Figures and data

Overview of the methodological pipeline for massive protein structure prediction and experimental crystallographic analysis of extant and ancestral nitrogenase enzymes.
A) Nitrogenase phylogeny built from concatenated Nif/Vnf/AnfHDK protein sequences. Clades are labeled according to the nomenclature used by Raymond et al. 2004. (Nif-I: Group I Nif, Nif-II: Group II Nif, Nif-III: Group III Nif). Nif, Vnf, or Anf homologs from select model organisms are labeled with dashed lines (Avin: Azotobacter vinelandii, Cpas: Clostridium pasteurianum, Kpne: Klebsiella pneumoniae, Mace: Methanosarcina acetivorans, Rpal: Rhodopseudomonas palustris). Anc1A/B and Anc2 ancestors targeted for crystallographic analysis are labeled with stars. B) Graphical overview of the pipeline for nitrogenase protein structure prediction and crystallization (see Materials and Methods for further details). Colored rectangles correspond to protein sequences for H, D, and K subunits. For each ancestral node, protein structures were predicted for the most likely ancestral sequence (“ML”) and five alternative sequences (“Alt”) reconstructed based on the site-wise posterior probability distributions in the ancestral sequence. Ancestors Anc1A and Anc2 hybrid enzymes were crystallized containing an ancestral NifD subunit and WT NifH and NifK subunits (WT subunits indicated by lighter color). All predicted structures are publicly available at https://nsdb.bact.wisc.edu.
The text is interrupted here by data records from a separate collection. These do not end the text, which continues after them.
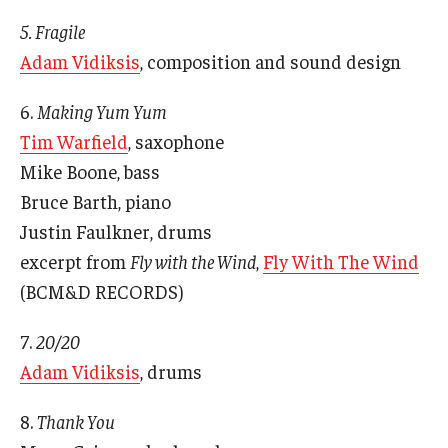
5. Fragile
Adam Vidiksis
, composition and sound design
their
6.
Making Yum Yum
Tim Warfield
, saxophone
Mike Boone, bass
Bruce Barth, piano
Justin Faulkner, drums
excerpt from
Fly with the Wind
,
Fly With The Wind
(BCM&D RECORDS)
7.
20/20
Adam Vidiksis
, drums
8.
Thank You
Global analyses of nitrogenase DDKK sequence and structural diversity.
A) Root Mean Squared Deviation (RMSD) distribution on paired nitrogenase alignments across extant and ML-ancestor pairs. B) Sequence identity and structural similarity (quantified by root mean square deviation (RMSD) of aligned predicted structures) distribution of paired nitrogenase alignments. C) Hierarchical clustering of predicted nitrogenase structures based on structural similarity (RMSD). Each tile in the heatmap corresponds to the RMSD between two nitrogenase structures.
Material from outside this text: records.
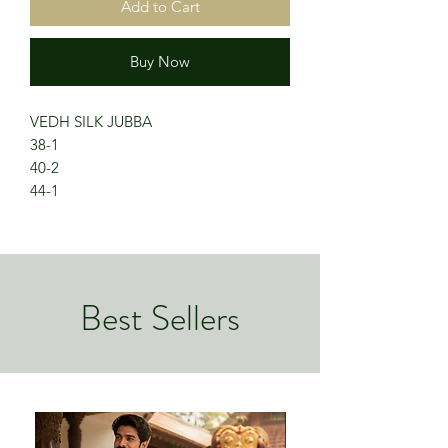
Add to Cart
Buy Now
VEDH SILK JUBBA
38-1
40-2
44-1
Best Sellers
Nitrogenase structure variation in a phylogenetic context.
A) Nitrogenase protein phylogeny. Branches and ancestral nodes corresponding to structural insertion events, as well as representative extant variants conserving those insertions, are highlighted and/or labeled. Clade and node colors correspond to the subunit for which an insertion is observed (i.e., blue for the D subunit, red for the K subunit). B) Elongation of the NifD C-terminus coincident with the origin of the Anf clade. C) Progressive elongation of the NifK N-terminus through the early evolution of the Nif-I clade. D) Insertion within NifD coincident with the origin of the Nif-II clade. B-D) All visualized structures are predicted unless otherwise specified with the corresponding Protein Data Bank identifier. Bound G- and H-subunit structures were not predicted together with the NifDK structures and are thus indicated with an asterisk. The binding positions of the G- and H-subunit structures are inferred based on alignment with PDB 8BOQ (Trncik et al., 2023) and PDB 1M34 (Schmid et al., 2002), respectively.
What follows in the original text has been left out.